**RECORDS PROVIDED**.
● ● ● ●

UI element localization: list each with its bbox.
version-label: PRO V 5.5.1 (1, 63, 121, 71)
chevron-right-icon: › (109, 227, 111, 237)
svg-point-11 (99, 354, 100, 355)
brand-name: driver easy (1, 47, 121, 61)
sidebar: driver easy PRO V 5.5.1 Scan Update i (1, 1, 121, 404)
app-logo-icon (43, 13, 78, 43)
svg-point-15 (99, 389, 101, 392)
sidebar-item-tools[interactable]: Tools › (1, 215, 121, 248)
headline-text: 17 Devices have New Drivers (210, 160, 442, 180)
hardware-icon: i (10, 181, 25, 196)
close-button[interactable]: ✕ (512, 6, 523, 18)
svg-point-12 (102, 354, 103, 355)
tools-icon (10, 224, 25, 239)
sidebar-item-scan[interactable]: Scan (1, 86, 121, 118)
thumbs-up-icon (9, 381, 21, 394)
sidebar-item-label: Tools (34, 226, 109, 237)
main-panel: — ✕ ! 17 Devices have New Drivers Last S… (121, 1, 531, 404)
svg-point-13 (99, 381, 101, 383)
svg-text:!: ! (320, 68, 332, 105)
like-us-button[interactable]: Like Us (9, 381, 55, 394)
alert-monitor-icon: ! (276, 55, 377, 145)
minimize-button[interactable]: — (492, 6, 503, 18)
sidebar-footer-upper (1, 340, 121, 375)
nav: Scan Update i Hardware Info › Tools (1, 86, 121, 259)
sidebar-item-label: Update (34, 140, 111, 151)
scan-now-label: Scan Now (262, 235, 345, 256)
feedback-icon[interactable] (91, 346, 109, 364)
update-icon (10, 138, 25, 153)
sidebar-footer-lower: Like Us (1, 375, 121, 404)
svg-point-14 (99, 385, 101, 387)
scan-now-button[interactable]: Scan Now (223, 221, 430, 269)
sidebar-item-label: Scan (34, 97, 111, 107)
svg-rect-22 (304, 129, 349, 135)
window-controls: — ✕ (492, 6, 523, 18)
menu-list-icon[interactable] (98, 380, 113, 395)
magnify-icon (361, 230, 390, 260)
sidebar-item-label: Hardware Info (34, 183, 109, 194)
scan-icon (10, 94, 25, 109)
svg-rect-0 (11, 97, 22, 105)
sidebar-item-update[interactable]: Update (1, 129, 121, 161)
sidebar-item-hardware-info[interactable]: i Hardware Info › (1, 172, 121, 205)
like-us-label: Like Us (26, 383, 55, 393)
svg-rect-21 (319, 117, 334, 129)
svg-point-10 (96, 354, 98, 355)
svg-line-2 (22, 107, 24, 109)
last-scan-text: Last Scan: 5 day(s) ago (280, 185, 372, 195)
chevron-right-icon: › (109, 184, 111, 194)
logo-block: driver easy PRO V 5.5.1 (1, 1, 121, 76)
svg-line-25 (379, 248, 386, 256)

● ● ● ●

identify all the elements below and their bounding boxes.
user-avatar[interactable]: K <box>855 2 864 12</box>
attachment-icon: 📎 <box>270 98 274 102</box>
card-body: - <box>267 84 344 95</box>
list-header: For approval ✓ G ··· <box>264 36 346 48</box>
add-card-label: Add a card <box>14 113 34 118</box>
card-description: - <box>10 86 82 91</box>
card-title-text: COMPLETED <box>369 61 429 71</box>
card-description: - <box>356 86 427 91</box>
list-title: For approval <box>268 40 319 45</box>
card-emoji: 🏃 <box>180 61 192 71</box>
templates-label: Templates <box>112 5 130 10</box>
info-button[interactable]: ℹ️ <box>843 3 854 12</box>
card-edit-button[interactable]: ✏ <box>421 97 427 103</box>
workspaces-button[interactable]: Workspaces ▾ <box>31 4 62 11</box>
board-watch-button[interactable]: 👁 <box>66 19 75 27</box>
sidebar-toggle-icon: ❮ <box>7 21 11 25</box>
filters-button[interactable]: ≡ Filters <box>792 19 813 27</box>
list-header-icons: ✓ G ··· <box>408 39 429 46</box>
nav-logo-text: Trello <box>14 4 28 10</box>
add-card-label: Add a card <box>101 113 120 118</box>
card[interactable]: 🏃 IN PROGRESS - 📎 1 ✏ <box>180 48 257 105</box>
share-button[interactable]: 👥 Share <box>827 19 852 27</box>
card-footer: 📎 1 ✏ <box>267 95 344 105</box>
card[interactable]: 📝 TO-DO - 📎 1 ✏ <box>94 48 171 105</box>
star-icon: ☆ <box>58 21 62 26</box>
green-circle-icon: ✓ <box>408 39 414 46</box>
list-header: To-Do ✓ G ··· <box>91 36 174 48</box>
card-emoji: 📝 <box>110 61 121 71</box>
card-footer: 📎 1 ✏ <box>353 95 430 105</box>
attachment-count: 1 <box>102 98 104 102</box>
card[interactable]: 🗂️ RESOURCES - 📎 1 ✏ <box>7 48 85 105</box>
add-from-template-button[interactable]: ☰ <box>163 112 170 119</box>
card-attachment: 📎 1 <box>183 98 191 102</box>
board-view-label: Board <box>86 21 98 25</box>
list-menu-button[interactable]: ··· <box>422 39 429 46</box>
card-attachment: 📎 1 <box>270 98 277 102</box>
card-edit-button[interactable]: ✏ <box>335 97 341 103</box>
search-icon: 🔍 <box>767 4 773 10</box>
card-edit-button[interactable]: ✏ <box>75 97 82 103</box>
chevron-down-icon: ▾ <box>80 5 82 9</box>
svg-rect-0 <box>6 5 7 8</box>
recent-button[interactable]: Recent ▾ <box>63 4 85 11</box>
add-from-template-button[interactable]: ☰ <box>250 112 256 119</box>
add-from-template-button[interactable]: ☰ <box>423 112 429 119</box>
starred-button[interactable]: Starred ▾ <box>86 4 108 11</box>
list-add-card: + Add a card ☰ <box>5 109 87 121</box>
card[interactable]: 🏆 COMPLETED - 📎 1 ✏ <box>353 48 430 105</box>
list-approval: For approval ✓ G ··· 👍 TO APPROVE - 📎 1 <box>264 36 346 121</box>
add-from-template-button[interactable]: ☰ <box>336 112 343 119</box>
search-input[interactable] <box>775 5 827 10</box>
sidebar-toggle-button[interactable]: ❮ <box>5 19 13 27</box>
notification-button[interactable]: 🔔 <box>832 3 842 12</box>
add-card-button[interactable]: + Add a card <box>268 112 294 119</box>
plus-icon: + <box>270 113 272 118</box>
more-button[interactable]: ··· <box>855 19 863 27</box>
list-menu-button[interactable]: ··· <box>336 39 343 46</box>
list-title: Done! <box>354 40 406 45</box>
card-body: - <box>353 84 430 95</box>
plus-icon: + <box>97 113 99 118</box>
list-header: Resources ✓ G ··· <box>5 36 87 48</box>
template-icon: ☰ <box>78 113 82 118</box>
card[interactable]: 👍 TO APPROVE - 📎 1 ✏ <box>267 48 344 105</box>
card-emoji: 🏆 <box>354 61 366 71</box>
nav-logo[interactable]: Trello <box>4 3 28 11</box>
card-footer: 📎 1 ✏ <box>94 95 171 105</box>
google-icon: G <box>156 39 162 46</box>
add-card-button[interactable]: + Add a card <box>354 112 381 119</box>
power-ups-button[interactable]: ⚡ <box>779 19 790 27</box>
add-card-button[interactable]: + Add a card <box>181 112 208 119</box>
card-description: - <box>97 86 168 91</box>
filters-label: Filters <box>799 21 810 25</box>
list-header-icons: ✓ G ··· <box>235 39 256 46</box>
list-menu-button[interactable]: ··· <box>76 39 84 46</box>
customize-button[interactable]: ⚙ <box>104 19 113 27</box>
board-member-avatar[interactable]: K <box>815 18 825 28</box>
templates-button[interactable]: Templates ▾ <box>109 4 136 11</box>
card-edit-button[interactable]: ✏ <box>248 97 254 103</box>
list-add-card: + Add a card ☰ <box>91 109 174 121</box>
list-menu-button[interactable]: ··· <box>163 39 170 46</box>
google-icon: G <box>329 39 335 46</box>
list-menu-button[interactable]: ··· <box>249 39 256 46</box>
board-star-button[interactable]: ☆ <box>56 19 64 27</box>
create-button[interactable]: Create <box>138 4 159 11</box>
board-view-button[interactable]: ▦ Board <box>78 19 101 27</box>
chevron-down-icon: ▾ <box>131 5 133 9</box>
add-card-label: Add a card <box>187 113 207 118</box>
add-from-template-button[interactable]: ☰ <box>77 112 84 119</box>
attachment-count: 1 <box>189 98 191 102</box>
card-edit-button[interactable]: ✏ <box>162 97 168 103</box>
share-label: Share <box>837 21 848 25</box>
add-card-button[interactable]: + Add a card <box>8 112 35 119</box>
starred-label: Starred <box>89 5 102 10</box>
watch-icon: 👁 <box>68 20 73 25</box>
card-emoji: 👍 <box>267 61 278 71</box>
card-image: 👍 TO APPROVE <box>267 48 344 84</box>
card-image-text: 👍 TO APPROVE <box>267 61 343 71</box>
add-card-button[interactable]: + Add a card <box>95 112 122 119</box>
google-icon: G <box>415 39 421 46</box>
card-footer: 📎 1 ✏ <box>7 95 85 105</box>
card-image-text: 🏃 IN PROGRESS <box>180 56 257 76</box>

● ● ● ●

**WHAT YOU SHOULD DO**. Please report every line of the records above that contains the word "text".

**REPLY TO THE EXERCISE**.
headline-text: 17 Devices have New Drivers (210, 160, 442, 180)
svg-text:!: ! (320, 68, 332, 105)
last-scan-text: Last Scan: 5 day(s) ago (280, 185, 372, 195)
card-title-text: COMPLETED <box>369 61 429 71</box>
nav-logo-text: Trello <box>14 4 28 10</box>
card-image-text: 👍 TO APPROVE <box>267 61 343 71</box>
card-image-text: 🏃 IN PROGRESS <box>180 56 257 76</box>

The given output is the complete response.